The department will launch its new accelerated B.S./M.S. degree program in the fall. Commonly referred to as the "Four Plus One" program, it will allow students to earn both a bachelor's and master's degree in five years. Typically, it would take a student six years (four years for the bachelor's and two years for the master's).
Students can apply for acceptance into the program after their junior year as an undergraduate. If accepted, they will be required to conduct two years of research, eventually leading to their master's degree thesis. They also take two graduate-level courses in their senior year. A total of 18 credits are needed in their final year in the program.
"Two of the biggest advantages of this program are that students can enter the workforce a year earlier than normal, which also reduces the cost of their education, and they are involved in significant research that will bolster their resumes when they apply for a job," says Andrew Karatjas, assistant professor of chemistry and program coordinator.
"The research will be conducted alongside a full-time faculty member, where students will learn advanced techniques not ordinarily taught," he says. "These techniques include training in current instrumentation. They will gain valuable skills that are highly coveted by graduate programs, medical programs and potential employers."
The program is designed for undergraduate chemistry majors and acceptance requires a minimum 3.0 GPA, according to Karatjas. Students also must maintain at least a 3.0.
"There are only a few 'Four Plus One' programs in Connecticut right now," says Karatjas, who points to Yale and Wesleyan universities as among the few offering them.

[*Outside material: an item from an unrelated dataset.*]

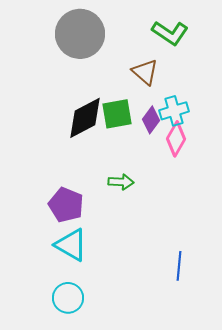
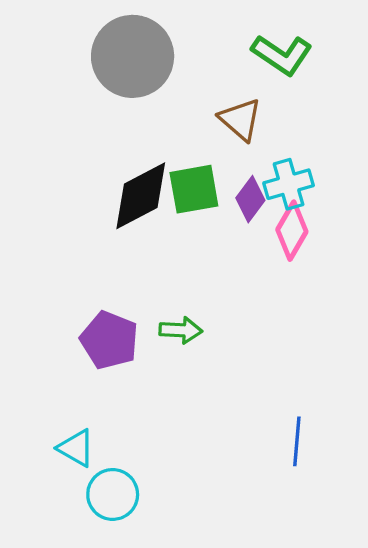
green arrow: (121, 182) -> (181, 330), moved
cyan triangle: (71, 245) -> (76, 448), moved, size x0.7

Meanwhile, the Chemistry Department also is starting a professional science track within the current Master of Science degree program. The track is designed for students who seek advanced training in both chemistry and business. The 36-credit curriculum is divided equally between credits in chemistry and business administration.
"This program is intended to help students who are in the chemistry field and wish to pursue a managerial position," says Karatjas, who also serves as program coordinator for the professional science track.
Among the benefits are the development of analytical and critical thinking skills needed when interpreting data, and improving communication skills for the dissemination of chemical information to colleagues and the public. It is intended primarily for students seeking a career in the sciences in business, government or non-profit organizations.
The new graduate-level chemistry track follows the creation of an M.S. in applied physics program, which also includes a curriculum that combines science and business courses. That program, which began last semester, has two focus areas – materials science/nanotechnology and optics/optical instrumentation.
Both are part of a university effort to enhance students' marketability upon graduation and to meet Connecticut's changing workforce needs for the years ahead.